The legend of the fab four contains so many stories of fighting difficult conditions and making direct changes to their technique. Steven Smith’s shuffle across the stumps. Virat Kohli ditches a practice of tapping his bat down at the point the bowler is about to deliver and instead waits in a coiled spring position, with the bat high up, positioned over middle and off stump. Jaiswal isn’t that big of a batter yet, and the adjustments he made here weren’t really that drastic. He just willed himself to play closer to the body and get his runs squarer off the wicket when the ball was new. But showing an ability to do that, along with the cricketing sense to then capitalize on his good work when the bowlers tired, suggests that the high ceiling he had already come into this tour with has gone even higher.

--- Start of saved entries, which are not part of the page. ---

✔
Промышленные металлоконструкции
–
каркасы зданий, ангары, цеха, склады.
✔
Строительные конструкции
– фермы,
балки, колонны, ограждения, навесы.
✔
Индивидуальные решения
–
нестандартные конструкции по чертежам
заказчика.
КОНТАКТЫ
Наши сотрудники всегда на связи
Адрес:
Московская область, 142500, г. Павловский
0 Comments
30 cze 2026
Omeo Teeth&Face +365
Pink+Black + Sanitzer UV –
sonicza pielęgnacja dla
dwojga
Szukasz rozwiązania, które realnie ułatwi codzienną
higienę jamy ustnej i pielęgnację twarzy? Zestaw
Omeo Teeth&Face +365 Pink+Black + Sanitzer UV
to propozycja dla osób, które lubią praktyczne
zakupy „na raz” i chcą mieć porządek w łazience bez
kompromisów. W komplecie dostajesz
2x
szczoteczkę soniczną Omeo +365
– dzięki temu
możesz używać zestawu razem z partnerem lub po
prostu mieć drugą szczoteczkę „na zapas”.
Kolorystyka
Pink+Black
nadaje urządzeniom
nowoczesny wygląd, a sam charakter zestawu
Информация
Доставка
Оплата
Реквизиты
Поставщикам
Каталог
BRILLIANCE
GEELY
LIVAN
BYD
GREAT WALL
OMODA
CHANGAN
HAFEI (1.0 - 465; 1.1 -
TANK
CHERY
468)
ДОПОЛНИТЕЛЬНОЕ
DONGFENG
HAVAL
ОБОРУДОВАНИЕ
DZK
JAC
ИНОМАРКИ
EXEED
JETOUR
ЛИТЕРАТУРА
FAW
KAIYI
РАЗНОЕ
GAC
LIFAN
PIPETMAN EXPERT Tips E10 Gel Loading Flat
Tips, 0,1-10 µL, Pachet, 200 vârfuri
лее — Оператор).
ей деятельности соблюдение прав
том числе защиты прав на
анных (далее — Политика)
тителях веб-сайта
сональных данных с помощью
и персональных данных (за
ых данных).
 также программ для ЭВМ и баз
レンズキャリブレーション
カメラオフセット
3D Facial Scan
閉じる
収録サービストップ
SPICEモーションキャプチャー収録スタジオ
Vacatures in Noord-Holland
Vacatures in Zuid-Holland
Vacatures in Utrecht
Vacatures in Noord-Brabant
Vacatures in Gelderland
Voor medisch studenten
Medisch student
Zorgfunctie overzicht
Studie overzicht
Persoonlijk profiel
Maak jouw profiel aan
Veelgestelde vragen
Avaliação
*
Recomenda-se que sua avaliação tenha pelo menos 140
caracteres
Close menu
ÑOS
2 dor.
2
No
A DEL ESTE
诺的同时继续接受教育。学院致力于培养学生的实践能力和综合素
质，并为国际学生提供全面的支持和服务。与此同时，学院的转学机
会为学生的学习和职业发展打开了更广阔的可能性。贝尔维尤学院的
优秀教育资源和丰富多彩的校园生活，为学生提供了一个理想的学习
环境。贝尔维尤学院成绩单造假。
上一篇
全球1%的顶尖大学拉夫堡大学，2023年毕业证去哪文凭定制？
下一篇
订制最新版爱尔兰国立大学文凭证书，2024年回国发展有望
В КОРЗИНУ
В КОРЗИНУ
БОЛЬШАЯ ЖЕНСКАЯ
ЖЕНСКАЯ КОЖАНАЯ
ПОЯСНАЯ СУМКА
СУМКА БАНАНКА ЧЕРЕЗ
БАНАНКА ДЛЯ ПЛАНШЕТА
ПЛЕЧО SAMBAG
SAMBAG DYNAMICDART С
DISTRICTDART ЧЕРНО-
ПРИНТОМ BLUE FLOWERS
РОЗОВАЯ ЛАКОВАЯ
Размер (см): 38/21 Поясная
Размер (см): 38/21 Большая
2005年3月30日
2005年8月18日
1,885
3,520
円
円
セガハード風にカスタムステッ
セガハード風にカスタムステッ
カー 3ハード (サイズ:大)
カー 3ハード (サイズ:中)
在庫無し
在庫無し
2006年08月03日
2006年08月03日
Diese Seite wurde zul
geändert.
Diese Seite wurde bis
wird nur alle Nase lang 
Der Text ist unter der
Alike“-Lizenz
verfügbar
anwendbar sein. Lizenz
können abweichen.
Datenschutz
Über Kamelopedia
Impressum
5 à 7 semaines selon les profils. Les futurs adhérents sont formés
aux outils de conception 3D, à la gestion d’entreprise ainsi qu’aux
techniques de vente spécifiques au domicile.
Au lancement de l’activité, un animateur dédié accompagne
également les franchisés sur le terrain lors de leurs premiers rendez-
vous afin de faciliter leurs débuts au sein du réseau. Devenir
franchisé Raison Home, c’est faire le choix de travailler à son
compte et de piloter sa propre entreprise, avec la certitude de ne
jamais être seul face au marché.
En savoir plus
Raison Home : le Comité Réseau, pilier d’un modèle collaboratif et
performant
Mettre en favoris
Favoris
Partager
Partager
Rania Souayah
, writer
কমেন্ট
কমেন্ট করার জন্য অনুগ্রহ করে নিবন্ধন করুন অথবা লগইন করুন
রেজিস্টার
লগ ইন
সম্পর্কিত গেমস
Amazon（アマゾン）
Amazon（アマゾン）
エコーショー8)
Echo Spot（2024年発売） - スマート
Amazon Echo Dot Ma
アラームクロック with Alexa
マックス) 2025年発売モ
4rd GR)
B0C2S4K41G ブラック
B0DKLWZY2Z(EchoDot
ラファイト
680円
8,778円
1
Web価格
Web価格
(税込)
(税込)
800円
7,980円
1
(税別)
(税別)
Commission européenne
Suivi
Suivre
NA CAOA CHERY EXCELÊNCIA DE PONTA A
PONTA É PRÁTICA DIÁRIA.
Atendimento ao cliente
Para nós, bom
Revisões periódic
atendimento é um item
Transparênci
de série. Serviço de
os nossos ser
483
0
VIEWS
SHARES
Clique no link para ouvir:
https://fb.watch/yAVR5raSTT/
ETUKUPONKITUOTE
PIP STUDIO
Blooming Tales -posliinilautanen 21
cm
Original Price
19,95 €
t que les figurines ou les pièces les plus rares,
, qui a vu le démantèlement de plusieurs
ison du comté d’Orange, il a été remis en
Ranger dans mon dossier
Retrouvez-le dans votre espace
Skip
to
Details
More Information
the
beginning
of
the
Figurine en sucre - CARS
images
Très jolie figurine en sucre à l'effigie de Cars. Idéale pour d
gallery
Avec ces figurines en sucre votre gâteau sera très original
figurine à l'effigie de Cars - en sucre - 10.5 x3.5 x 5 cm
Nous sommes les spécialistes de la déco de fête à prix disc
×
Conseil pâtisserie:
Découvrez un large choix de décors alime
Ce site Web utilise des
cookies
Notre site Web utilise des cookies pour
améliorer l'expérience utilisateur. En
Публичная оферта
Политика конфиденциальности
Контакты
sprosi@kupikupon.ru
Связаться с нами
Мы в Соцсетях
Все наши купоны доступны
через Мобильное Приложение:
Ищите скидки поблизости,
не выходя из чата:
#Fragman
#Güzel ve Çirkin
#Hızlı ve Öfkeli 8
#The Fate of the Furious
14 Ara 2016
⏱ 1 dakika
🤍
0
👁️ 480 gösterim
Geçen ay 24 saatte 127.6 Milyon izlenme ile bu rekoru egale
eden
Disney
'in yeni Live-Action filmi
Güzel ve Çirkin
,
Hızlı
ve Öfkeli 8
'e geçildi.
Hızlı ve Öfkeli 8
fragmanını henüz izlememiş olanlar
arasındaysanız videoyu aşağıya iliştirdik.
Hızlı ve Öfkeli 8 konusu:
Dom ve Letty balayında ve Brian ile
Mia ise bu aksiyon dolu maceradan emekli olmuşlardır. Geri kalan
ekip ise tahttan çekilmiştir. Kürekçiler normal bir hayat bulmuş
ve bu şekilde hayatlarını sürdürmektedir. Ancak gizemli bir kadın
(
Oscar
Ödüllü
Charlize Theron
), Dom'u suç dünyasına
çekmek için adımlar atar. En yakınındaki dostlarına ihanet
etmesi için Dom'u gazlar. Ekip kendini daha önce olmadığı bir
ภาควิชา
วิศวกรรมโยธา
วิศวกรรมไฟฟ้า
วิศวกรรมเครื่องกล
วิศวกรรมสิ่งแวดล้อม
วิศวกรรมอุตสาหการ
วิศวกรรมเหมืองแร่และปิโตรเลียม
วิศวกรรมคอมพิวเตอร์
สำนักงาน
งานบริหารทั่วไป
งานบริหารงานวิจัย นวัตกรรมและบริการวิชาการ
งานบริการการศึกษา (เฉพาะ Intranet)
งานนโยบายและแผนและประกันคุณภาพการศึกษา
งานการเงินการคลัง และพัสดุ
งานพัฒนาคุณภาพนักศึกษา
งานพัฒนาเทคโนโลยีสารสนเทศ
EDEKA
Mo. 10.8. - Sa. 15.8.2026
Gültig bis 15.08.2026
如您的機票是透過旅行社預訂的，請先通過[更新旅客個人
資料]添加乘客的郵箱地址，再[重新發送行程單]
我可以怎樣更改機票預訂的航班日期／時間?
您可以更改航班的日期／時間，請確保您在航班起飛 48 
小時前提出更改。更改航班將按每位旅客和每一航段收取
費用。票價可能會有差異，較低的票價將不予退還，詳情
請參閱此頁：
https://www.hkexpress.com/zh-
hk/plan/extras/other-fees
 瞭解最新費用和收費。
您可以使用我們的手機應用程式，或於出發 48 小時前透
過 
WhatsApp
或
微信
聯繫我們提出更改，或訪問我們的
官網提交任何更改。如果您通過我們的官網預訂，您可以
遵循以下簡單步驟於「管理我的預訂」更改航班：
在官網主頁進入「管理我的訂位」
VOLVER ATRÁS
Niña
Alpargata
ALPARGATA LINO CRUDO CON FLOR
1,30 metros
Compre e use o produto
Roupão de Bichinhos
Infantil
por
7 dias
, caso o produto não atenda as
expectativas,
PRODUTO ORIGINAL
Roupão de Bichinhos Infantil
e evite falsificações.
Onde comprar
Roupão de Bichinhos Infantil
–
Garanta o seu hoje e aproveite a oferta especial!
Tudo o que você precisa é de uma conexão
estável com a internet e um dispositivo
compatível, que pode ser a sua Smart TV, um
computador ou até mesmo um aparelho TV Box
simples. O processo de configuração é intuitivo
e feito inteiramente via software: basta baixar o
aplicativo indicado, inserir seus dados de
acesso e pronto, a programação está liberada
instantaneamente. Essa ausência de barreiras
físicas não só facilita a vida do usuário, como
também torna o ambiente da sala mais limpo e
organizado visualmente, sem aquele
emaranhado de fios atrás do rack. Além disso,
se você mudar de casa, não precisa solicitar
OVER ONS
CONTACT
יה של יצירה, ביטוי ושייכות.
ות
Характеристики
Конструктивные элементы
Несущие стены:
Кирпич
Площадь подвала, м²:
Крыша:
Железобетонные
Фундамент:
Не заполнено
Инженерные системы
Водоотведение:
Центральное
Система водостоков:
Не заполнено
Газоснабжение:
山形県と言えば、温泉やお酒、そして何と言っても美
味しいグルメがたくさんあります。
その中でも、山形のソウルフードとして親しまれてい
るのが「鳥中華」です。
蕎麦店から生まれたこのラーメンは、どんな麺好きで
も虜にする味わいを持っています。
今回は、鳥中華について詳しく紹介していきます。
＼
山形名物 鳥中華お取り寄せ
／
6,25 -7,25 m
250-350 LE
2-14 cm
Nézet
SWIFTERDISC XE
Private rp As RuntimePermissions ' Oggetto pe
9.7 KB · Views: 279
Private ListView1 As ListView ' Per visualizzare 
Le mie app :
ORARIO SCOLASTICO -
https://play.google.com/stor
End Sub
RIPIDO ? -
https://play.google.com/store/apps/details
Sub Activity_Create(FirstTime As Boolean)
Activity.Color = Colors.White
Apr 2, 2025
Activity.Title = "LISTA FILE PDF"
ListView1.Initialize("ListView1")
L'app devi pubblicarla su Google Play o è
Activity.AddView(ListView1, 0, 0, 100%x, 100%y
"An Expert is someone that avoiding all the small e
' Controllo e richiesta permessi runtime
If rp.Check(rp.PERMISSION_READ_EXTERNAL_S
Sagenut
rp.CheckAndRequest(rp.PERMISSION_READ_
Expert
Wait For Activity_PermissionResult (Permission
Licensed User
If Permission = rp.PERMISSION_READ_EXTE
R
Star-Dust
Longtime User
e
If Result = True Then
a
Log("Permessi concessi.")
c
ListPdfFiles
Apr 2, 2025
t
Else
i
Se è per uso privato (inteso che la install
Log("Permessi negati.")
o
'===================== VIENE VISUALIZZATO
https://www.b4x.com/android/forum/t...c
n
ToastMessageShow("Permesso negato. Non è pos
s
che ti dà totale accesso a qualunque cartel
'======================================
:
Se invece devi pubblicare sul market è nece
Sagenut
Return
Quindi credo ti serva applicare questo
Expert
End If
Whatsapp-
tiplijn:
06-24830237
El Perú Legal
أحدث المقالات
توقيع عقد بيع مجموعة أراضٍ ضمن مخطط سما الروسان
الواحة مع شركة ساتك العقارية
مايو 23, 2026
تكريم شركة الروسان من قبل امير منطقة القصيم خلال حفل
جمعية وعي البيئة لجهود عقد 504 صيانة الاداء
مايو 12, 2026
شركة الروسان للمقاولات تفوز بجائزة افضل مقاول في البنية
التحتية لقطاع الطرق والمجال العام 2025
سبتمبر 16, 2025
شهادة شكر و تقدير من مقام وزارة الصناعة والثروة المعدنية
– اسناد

These kinds of batters are able to exist outside the constraints of a Test match. This one, for example, was played on a terribly slow away pitch. A large majority of the 27 threes so far in this game should have been fours. But there was this one time when the ball just flew off the green. It happened when Jaiswal combined two shots – an off-drive powered by a flick of his wrist – and it looked so vicious that the highlights should issue a warning. Seconds after this bit of genius, however, he was gone. He couldn’t believe that after all the skill he had shown and the shots he had played, he ended up cutting a short and wide delivery from Mitchell Marsh’s medium-pacer straight into the hands of the backward.

Perth Stadium also needed some time to come to terms with it, but eventually the silence was put into play. The ovation they gave him was beautiful. There was something about it that said the crowd wanted more of him; that even after 161 runs, 397 balls and 18 boundaries, they had not had their fill; that they had found someone worth paying for a ticket; someone who would dominate pub conversations; someone they could copy and look in the mirror; someone they could set as their phone wallpaper; someone to be a part of their lives for a long time to come.

What’s the most fun a batter can have on a cricket pitch? Ask Yashasvi Jaiswal about his time in Perth.